How to save traffic on webserver

Started by musorhik, Sep 05, 2022, 10:03 AM

Previous topic - Next topic

musorhikTopic starter

A loaded web project consumes terabytes of traffic. On large numbers, savings of 10-20% can significantly save money and help not to go beyond quotas.
What should I do if the traffic dangerously approaches the limits of your web  hosting tariff or even goes beyond them?



In that topic, we will analyze the basic techniques that help save traffic on a server.
Squeeze it!

The easiest way to save on traffic is to compress it. This loads the web server processor, but allows you to give data to the client faster, reducing their size in order to close connections faster. Mostly Deflate-compatible algorithms are in use, but there are also exotics.

Gzip

The most common compression algorithm. Compresses lossless, with a good compression ratio (configurable from 1 to 9, 6 by default) and fast decompression. Simple and effective, suitable in most cases.

Nginx

gzip            on;
gzip_min_length 1000;
gzip_proxied    expired no-cache no-store private auth;
gzip_types      text/plain application/xml;


Apache

AddOutputFilterByType DEFLATE text/plain
AddOutputFilterByType DEFLATE text/html
AddOutputFilterByType DEFLATE text/xml
AddOutputFilterByType DEFLATE text/css
AddOutputFilterByType DEFLATE application/xml
AddOutputFilterByType DEFLATE application/xhtml+xml
AddOutputFilterByType DEFLATE application/rss+xml
AddOutputFilterByType DEFLATE application/javascript
AddOutputFilterByType DEFLATE application/x-javascript

Zopfli

A modern alternative to gzip, compresses 3-8% better, but much slower (decompresses on the client at the same speed). It works on Deflate, so it is 100% compatible with zlib, browser support is also complete.

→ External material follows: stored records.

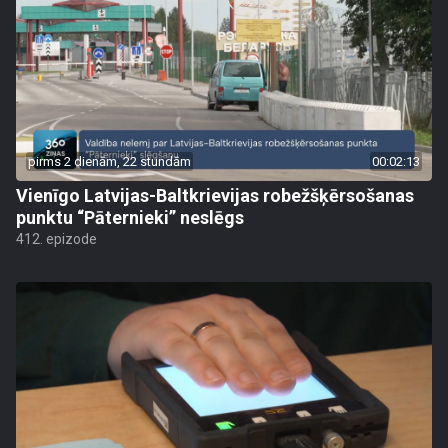
pirms 2 dienām, 22 stundām
00:02:13
Vienīgo Latvijas-Baltkrievijas robežšķērsošanas
punktu “Pāternieki” neslēgs
412. epizode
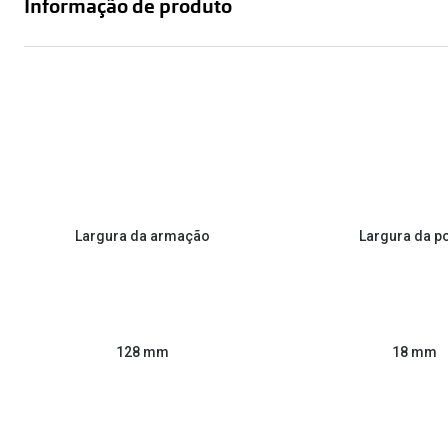
Informação de produto
Largura da armação
Largura da p
128 mm
18 mm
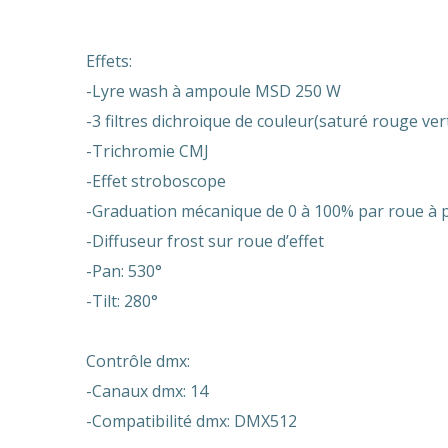
Effets:
-Lyre wash à ampoule MSD 250 W
-3 filtres dichroique de couleur(saturé rouge vert
-Trichromie CMJ
-Effet stroboscope
-Graduation mécanique de 0 à 100% par roue à 
-Diffuseur frost sur roue d’effet
-Pan: 530°
-Tilt: 280°
Contrôle dmx:
-Canaux dmx: 14
-Compatibilité dmx: DMX512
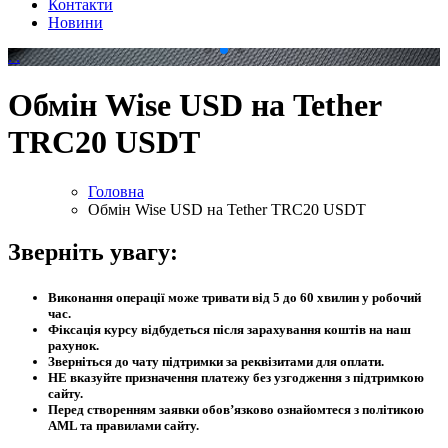
Контакти
Новини
.
.
Обмін Wise USD на Tether
TRC20 USDT
Головна
Обмін Wise USD на Tether TRC20 USDT
Зверніть увагу:
Виконання операції може тривати від 5 до 60 хвилин у робочий
час.
Фіксація курсу відбудеться після зарахування коштів на наш
рахунок.
Зверніться до чату підтримки за реквізитами для оплати.
НЕ вказуйте призначення платежу без узгодження з підтримкою
сайту.
Перед створенням заявки обов’язково ознайомтеся з політикою
AML та правилами сайту.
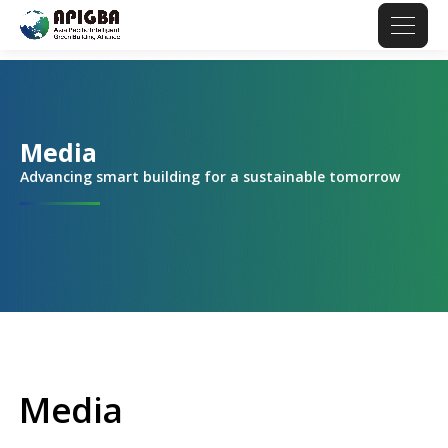
Media
Advancing smart building for a sustainable tomorrow
Media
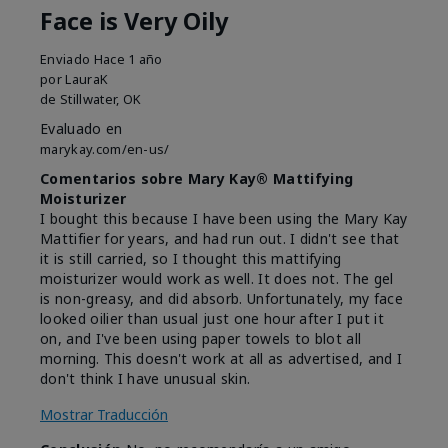
Face is Very Oily
Enviado
Hace 1 año
por
LauraK
de
Stillwater, OK
Evaluado en
marykay.com/en-us/
Comentarios sobre Mary Kay® Mattifying
Moisturizer
I bought this because I have been using the Mary Kay
Mattifier for years, and had run out. I didn't see that
it is still carried, so I thought this mattifying
moisturizer would work as well. It does not. The gel
is non-greasy, and did absorb. Unfortunately, my face
looked oilier than usual just one hour after I put it
on, and I've been using paper towels to blot all
morning. This doesn't work at all as advertised, and I
don't think I have unusual skin.
Mostrar Traducción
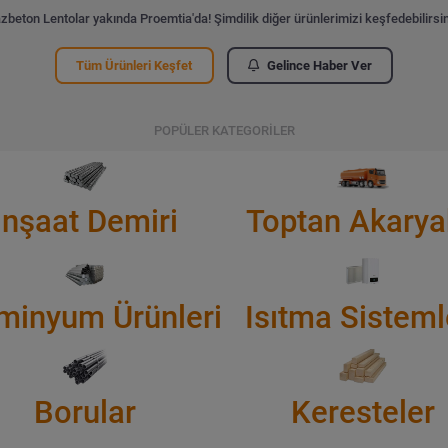
zbeton Lentolar yakında Proemtia'da! Şimdilik diğer ürünlerimizi keşfedebilirsin
Tüm Ürünleri Keşfet
Gelince Haber Ver
POPÜLER KATEGORİLER
İnşaat Demiri
Toptan Akarya
minyum Ürünleri
Isıtma Sisteml
Borular
Keresteler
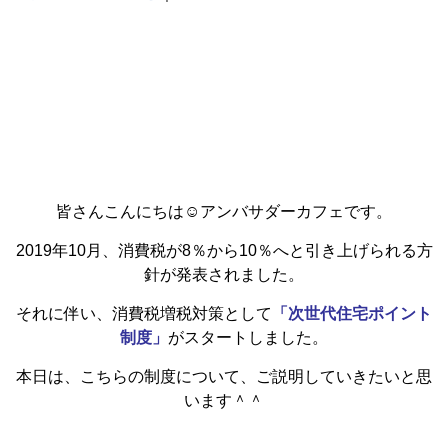
皆さんこんにちは☺アンバサダーカフェです。
2019年10月、消費税が8％から10％へと引き上げられる方
針が発表されました。
それに伴い、消費税増税対策として
「次世代住宅ポイント
制度」
がスタートしました。
本日は、こちらの制度について、ご説明していきたいと思
います＾＾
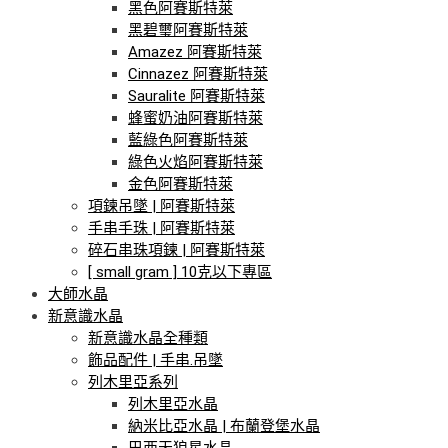
黑色阿賽斯特萊
黑碧璽阿賽斯特萊
Amazez 阿賽斯特萊
Cinnazez 阿賽斯特萊
Sauralite 阿賽斯特萊
蜂蜜奶油阿賽斯特萊
藍綠色阿賽斯特萊
綠色火焰阿賽斯特萊
金色阿賽斯特萊
項鍊吊墜 | 阿賽斯特萊
手串手珠 | 阿賽斯特萊
碎石串珠項鍊 | 阿賽斯特萊
[ small gram ] 10克以下專區
大師水晶
新意識水晶
新意識水晶全種類
飾品配件 | 手串.吊墜
列木里亞系列
列木里亞水晶
納米比亞水晶 | 布蘭登堡水晶
巴西天狼星水晶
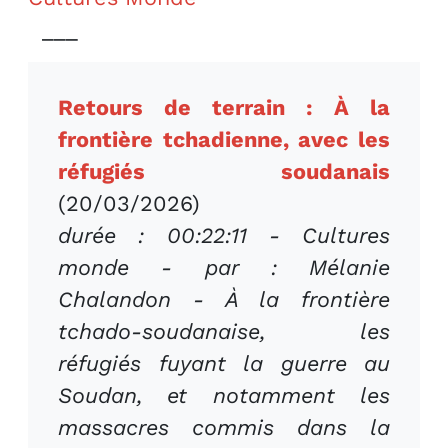
___
Retours de terrain : À la
frontière tchadienne, avec les
réfugiés soudanais
(20/03/2026)
durée : 00:22:11 - Cultures
monde - par : Mélanie
Chalandon - À la frontière
tchado-soudanaise, les
réfugiés fuyant la guerre au
Soudan, et notamment les
massacres commis dans la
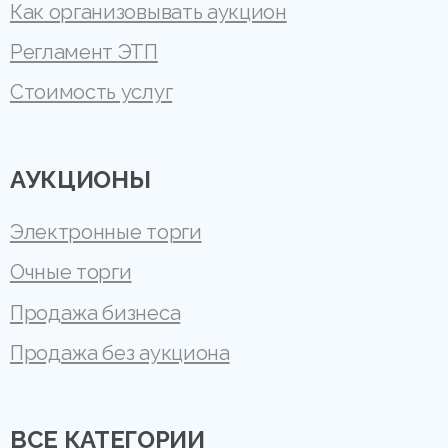
Как организовывать аукцион
Регламент ЭТП
Стоимость услуг
АУКЦИОНЫ
Электронные торги
Очные торги
Продажа бизнеса
Продажа без аукциона
ВСЕ КАТЕГОРИИ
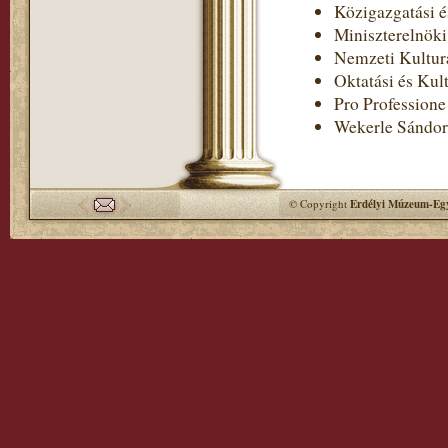
Közigazgatási é
Miniszterelnöki
Nemzeti Kultur
Oktatási és Kul
Pro Professione
Wekerle Sándor
© Copyright
Erdélyi Múzeum-Egy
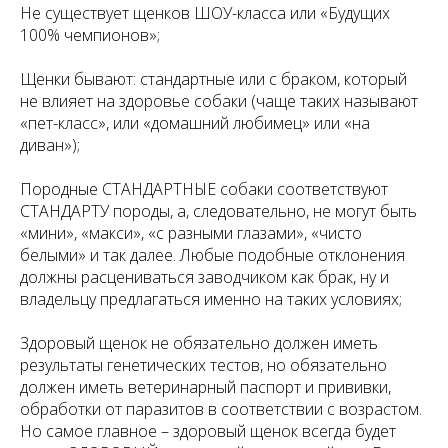
Не существует щенков ШОУ-класса или «Будущих
100% чемпионов»;
Щенки бывают: стандартные или с браком, который
не влияет на здоровье собаки (чаще таких называют
«пет-класс», или «домашний любимец» или «на
диван»);
Породные СТАНДАРТНЫЕ собаки соответствуют
СТАНДАРТУ породы, а, следовательно, не могут быть
«мини», «макси», «с разными глазами», «чисто
белыми» и так далее. Любые подобные отклонения
должны расцениваться заводчиком как брак, ну и
владельцу предлагаться именно на таких условиях;
Здоровый щенок не обязательно должен иметь
результаты генетических тестов, но обязательно
должен иметь ветеринарный паспорт и прививки,
обработки от паразитов в соответствии с возрастом.
Но самое главное – здоровый щенок всегда будет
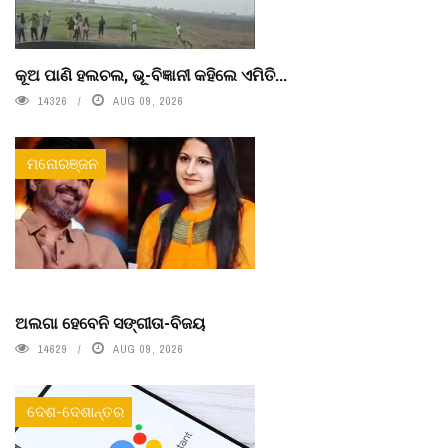
କୂଅ ପାଣି ହଲଚଲ, ଭୂ-ବିଜ୍ଞାନୀ କହିଲେ ଏମିତି...
14326
AUG 09, 2026
ମନୋରଞ୍ଜନ
ଅଲଗା ହେବେନି ସଙ୍ଗୀତା-ବିଜୟ
14629
AUG 09, 2026
ଦେଶ-ଦେଶାନ୍ତର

git clone https://code.google.com/p/zopfli/
cd zopfli
make


Nginx

gzip_static     on;


Brotli

Like Zopfli, it was developed in the depths of Google. It can compress not only in static, but also on the fly, like gzip. Unlike the previous algorithms, it not only searches for repetitions in the text, but also immediately maps through its dictionary, which has a lot of tags and standard code phrases, which is extremely effective for html/css/js compression:
if Zopfli gives about 8% compression after gzip, then Brotli is able to throw about 10-15% more, and someone has 23% at all! But it is supported only in https and is incompatible with zlib/deflate.

Nginx

Support in the form of a standard module is only in Plus, the usual Nginx must be built with a third-party module (--add-module=/path/to/ngx_brotli):

git clone https://github.com/google/ngx_brotli.git
git clone https://github.com/bagder/libbrotli.git
./autogen.sh
./configure
make



cd /path/to/nginx
./configure --prefix=/etc/nginx --sbin-path=/usr/sbin/nginx --modules-path=/usr/lib/nginx/modules --conf-path=/etc/nginx/nginx.conf --error-log-path=/var/log/nginx/error.log --http-log-path=/var/log/nginx/access.log --pid-path=/var/run/nginx.pid --lock-path=/var/run/nginx.lock --http-client-body-temp-path=/var/cache/nginx/client_temp --http-proxy-temp-path=/var/cache/nginx/proxy_temp --http-fastcgi-temp-path=/var/cache/nginx/fastcgi_temp --http-uwsgi-temp-path=/var/cache/nginx/uwsgi_temp --http-scgi-temp-path=/var/cache/nginx/scgi_temp --user=nginx --group=nginx --with-http_ssl_module --with-http_realip_module --with-http_addition_module --with-http_sub_module --with-http_dav_module --with-http_flv_module --with-http_mp4_module --with-http_gunzip_module --with-http_gzip_static_module --with-http_random_index_module --with-http_secure_link_module --with-http_stub_status_module --with-http_auth_request_module --with-http_xslt_module=dynamic --with-http_image_filter_module=dynamic --with-http_geoip_module=dynamic --with-http_perl_module=dynamic --with-threads --with-stream --with-stream_ssl_module --with-stream_geoip_module=dynamic --with-http_slice_module --with-mail --with-mail_ssl_module --with-file-aio --with-ipv6 --with-http_v2_module --with-cc-opt='-g -O2 -fstack-protector-strong -Wformat -Werror=format-security -Wp,-D_FORTIFY_SOURCE=2' --with-ld-opt='-Wl,-Bsymbolic-functions -Wl,-z,relro -Wl,--as-needed' --add-module=/path/to/ngx_brotli
make


Config:

brotli_static   on;


In dynamic mode:

brotli      on;
brotli_comp_level   6;
brotli_types   text/plain text/css text/xml application/x-javascript;


Apache

Everything is easier here, install mod_brotli and configure the module:

<IfModule brotli_module>
 BrotliCompressionLevel 10
 BrotliWindowSize 22
 AddOutputFilterByType BROTLI text/html text/plain text/css text/xml
 AddOutputFilterByType BROTLI text/css
 AddOutputFilterByType BROTLI application/x-javascript application/javascript
 AddOutputFilterByType BROTLI application/rss+xml
 AddOutputFilterByType BROTLI application/xml
 AddOutputFilterByType BROTLI application/json
 </IfModule>


Cache it!

It is also possible to unload the channel between the user and the web server, minimizing the need to reload resources. If the file has been cached, then at the next request, the browser will receive its contents locally.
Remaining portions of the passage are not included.